Tzippori Festival to mark stream restoration with music and more
Spring event over Passover break will bring together Jews and Arabs in lower Galilee for nature activities and performances by Ehud Banai and others
Jessica Steinberg, The Times of Israel's culture and lifestyles editor, covers the Sabra scene from south to north and back to the center
Meandering some 32 kilometers (20 miles), the Tzippori River, or Nahal Tzippori, links the outskirts of Israel’s northern metropolis of Haifa to the northern reaches of Israel’s largest Arab city, Nazareth.
Though more a trickle than a great gushing waterway in many places, the river, which was recently rehabilitated in a joint Environmental Protection Ministry and Agriculture Ministry project, will serve as the centerpiece of a spring music festival celebrating nature, hope and partnership for the lower Galilee.
The event — taking place from April 17 to 20, during the Passover break for schools — brings together all kinds of locals, including Jewish Israelis from the nearby communities and towns and Arabic-speaking Israelis from Nazareth and surrounding villages.
“The festival is an opportunity for us to make the voice of music heard as a factor that connects communities and cultures,” said Nabil Abboud Ashkar, artistic director of the Tzippori Festival and founder of Polyphony, the first classical music conservatory in Israel’s Arab community.

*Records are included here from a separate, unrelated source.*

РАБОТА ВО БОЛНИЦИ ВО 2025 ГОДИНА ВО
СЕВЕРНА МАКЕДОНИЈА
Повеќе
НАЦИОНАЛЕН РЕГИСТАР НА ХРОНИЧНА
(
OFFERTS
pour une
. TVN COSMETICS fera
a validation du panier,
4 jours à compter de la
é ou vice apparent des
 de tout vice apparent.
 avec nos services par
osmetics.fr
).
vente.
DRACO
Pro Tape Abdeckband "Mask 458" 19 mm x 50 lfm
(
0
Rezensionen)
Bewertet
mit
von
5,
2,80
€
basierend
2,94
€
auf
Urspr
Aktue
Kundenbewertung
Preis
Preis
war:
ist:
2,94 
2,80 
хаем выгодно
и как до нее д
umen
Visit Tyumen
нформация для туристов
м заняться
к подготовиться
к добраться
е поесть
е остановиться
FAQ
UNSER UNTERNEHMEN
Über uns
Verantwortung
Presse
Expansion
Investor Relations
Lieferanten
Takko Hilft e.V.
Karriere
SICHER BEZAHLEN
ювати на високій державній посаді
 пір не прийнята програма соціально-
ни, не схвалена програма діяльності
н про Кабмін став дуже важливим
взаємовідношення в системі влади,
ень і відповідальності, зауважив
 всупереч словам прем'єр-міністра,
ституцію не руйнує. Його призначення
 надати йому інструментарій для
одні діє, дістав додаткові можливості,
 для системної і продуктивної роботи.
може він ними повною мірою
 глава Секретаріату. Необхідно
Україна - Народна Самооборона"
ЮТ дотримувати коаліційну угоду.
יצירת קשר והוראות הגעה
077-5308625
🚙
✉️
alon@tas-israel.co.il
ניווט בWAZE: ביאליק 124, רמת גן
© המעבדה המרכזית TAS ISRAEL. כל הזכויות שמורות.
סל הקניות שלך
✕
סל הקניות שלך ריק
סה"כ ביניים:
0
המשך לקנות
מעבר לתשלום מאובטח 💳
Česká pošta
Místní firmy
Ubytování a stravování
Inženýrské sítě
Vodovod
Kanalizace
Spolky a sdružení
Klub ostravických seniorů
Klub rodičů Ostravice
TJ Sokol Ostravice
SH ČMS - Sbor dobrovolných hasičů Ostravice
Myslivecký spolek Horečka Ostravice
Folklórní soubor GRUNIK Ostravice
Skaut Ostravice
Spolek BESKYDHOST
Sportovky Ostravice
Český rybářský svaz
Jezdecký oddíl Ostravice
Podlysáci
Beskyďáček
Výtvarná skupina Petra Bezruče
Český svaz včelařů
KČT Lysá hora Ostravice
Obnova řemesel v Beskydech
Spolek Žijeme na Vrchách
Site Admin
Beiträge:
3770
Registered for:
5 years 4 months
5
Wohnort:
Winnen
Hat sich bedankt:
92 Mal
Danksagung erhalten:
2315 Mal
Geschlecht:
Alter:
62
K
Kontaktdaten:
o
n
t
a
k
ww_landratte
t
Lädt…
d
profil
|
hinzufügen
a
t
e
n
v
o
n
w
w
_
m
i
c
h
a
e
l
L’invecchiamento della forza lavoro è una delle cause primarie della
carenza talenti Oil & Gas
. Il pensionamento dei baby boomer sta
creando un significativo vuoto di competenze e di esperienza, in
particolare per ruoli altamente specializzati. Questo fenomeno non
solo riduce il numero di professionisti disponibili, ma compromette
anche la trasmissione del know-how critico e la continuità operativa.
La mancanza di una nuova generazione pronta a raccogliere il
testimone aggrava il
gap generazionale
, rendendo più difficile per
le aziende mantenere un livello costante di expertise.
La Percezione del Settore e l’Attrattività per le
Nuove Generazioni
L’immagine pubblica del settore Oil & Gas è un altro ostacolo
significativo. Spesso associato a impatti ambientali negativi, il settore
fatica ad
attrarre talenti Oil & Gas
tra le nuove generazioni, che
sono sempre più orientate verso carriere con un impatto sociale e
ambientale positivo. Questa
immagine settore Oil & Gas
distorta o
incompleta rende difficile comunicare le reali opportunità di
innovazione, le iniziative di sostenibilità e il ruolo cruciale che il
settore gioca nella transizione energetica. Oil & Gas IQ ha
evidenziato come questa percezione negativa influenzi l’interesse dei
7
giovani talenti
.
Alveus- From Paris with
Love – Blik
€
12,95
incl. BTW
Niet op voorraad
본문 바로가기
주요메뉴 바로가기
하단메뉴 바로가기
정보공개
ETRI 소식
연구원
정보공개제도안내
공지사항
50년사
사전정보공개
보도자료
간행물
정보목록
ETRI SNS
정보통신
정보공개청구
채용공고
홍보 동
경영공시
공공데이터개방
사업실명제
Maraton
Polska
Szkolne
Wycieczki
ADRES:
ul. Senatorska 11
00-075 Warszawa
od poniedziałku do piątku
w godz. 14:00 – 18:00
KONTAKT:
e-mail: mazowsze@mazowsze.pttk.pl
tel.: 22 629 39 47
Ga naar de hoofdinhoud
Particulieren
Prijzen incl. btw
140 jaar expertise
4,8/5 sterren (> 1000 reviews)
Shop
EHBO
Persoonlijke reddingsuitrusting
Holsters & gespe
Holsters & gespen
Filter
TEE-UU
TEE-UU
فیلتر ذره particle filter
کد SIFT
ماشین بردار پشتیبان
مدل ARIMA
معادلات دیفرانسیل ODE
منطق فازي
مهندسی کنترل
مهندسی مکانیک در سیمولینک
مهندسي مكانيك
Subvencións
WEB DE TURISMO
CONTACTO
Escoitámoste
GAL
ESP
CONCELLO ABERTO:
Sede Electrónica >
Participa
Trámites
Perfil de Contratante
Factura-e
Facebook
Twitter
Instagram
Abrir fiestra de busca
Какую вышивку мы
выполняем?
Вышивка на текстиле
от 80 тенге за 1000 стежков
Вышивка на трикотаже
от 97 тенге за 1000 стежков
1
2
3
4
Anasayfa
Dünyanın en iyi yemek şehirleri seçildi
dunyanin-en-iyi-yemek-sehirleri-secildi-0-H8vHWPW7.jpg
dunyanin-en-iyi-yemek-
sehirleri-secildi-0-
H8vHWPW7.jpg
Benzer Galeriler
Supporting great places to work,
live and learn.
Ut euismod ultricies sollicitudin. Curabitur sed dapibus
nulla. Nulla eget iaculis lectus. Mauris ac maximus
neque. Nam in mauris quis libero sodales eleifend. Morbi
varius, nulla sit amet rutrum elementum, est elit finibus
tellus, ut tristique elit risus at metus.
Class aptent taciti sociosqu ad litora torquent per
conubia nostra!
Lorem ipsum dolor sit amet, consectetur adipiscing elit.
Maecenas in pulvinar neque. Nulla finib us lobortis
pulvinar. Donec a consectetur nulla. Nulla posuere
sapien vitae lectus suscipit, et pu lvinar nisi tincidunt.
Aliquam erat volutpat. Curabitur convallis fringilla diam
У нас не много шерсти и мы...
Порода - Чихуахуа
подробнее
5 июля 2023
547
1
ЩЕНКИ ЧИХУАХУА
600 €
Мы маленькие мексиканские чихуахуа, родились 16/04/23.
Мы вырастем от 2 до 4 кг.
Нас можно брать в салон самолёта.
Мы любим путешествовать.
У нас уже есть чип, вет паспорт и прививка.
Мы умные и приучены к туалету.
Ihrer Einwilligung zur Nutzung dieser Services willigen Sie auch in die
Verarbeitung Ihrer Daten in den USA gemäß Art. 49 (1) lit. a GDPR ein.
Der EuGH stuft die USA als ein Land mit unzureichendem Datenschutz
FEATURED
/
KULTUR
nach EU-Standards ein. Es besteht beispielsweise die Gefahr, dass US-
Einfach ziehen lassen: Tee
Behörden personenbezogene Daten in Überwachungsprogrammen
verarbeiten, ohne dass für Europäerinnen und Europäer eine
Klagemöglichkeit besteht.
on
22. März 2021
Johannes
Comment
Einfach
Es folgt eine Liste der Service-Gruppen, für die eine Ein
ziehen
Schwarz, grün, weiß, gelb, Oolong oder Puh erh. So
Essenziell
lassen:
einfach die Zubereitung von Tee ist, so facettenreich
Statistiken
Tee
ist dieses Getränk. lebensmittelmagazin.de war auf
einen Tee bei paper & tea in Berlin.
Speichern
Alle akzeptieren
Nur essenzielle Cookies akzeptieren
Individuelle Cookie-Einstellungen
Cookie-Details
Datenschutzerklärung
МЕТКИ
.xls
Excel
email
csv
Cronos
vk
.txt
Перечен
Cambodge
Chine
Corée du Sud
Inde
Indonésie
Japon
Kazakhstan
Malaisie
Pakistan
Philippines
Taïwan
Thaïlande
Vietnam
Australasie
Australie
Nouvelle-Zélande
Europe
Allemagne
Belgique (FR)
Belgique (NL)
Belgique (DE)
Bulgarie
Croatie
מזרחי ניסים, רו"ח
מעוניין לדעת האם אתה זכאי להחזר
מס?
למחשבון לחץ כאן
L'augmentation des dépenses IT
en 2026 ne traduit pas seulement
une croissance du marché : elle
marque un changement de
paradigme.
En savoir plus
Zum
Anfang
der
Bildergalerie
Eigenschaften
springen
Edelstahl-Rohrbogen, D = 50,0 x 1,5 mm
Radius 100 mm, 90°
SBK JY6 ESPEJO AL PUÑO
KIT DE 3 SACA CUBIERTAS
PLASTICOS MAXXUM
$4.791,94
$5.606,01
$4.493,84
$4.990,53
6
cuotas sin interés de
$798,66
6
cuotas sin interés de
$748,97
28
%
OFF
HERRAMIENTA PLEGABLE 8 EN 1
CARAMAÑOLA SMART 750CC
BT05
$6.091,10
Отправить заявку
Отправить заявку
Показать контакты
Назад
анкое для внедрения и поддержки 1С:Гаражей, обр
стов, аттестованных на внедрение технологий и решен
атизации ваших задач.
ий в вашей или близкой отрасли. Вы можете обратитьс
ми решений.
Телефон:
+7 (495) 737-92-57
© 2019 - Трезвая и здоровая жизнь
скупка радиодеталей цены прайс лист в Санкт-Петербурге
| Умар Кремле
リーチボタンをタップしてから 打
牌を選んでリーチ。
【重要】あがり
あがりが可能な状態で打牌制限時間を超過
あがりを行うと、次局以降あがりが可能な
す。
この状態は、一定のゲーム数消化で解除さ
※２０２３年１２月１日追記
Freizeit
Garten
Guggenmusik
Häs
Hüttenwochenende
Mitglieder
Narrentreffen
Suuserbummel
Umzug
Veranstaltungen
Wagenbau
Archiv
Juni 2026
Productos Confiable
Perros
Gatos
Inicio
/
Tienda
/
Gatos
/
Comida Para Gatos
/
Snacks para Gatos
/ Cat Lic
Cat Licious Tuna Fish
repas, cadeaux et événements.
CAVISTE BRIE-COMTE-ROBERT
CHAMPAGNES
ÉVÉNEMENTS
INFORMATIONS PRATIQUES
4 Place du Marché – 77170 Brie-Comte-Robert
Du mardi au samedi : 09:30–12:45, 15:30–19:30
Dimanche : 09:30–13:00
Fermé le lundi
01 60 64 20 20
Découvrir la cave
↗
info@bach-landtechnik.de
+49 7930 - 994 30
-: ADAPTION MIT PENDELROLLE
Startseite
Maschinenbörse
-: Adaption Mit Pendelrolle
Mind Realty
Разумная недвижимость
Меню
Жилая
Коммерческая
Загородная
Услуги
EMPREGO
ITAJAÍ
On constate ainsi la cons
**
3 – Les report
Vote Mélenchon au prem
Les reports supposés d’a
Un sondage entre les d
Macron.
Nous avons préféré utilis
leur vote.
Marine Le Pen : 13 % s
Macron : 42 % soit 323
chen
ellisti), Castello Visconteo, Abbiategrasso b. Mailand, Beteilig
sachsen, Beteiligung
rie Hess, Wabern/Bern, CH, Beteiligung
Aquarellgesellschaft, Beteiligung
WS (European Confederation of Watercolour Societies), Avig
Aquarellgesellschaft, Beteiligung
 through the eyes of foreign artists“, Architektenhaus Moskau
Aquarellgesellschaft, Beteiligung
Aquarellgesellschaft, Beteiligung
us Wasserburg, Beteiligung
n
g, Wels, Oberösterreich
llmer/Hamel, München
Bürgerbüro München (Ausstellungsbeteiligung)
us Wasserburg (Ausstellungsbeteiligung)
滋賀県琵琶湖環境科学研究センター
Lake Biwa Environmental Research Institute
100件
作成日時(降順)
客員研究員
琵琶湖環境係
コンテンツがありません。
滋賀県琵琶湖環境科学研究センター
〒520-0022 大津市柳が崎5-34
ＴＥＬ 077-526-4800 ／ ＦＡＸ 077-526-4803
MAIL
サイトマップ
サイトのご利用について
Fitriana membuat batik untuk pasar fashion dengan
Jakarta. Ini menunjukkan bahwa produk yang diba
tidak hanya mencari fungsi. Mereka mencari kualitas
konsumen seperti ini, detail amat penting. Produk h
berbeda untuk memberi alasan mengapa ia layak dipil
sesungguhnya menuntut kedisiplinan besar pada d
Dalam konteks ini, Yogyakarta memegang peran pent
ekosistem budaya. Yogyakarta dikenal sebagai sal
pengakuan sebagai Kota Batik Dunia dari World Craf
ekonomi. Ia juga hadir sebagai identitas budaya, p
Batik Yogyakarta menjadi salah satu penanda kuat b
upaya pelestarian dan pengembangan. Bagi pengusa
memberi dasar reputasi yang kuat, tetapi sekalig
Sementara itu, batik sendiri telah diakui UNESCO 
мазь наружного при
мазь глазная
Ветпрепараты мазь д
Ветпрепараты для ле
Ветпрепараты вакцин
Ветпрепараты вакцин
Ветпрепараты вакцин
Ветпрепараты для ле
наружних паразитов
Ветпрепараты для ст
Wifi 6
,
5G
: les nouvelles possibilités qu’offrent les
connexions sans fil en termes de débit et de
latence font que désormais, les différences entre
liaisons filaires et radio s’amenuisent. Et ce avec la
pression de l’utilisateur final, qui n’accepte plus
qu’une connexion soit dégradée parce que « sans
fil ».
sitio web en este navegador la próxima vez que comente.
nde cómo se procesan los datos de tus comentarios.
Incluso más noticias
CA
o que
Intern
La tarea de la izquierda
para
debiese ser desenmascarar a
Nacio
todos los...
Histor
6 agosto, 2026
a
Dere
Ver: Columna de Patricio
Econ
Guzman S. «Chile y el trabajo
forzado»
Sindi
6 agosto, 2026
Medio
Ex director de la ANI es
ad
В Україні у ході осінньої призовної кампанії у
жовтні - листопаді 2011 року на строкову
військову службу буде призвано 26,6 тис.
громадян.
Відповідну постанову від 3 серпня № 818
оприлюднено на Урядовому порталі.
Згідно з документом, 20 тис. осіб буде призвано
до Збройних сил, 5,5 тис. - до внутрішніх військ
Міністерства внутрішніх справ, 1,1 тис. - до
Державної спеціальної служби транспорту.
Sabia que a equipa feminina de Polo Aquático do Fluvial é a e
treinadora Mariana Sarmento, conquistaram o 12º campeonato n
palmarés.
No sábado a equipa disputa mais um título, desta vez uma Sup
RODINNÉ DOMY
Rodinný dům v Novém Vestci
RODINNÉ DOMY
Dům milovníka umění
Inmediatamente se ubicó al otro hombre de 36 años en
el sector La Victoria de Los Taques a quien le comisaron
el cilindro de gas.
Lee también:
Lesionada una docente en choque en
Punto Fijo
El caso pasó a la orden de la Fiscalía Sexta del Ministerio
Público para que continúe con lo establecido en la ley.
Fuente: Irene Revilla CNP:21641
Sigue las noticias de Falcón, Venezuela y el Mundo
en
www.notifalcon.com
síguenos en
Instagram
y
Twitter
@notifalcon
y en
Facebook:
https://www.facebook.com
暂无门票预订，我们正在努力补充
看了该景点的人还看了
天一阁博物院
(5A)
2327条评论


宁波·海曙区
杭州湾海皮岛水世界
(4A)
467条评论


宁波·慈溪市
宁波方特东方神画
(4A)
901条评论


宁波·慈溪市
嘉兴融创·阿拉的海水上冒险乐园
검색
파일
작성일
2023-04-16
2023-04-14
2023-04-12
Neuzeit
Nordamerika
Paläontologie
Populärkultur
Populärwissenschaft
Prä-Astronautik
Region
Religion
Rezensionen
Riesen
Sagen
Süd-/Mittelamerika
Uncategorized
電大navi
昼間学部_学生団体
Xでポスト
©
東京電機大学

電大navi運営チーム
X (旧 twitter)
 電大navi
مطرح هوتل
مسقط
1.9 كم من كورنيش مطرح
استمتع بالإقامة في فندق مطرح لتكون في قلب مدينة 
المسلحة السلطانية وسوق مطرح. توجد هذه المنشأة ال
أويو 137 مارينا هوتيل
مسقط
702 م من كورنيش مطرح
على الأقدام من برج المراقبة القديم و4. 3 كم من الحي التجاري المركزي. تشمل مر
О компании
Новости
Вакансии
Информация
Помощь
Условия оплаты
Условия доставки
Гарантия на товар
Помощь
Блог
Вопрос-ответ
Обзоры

“We see the restored Nahal Tzippori as a meeting place that connects the residents of the Galilee, the Jews and the Arabs, an opportunity to get out of the concert halls into the wonderful Galilean nature that surrounds us,” he added.
The festival includes musical performances from the likes of Ehud Banai and the Galilean Jish band, opera soprano Nour Darwish with the Nizar Elkhater ensemble and musical guest Maya Belsitzman, and performances by the 35-member chamber group Galilee Orchestra, composed of Jewish and Arab musicians from Polyphony.
The four-day festival will also include performances by the Kibbutz Contemporary Dance Company, guided walking tours, traditional Bedouin coffee ceremonies, a craft fair with goods made by local artisans, bike rides, foraging walks and basket-weaving workshops.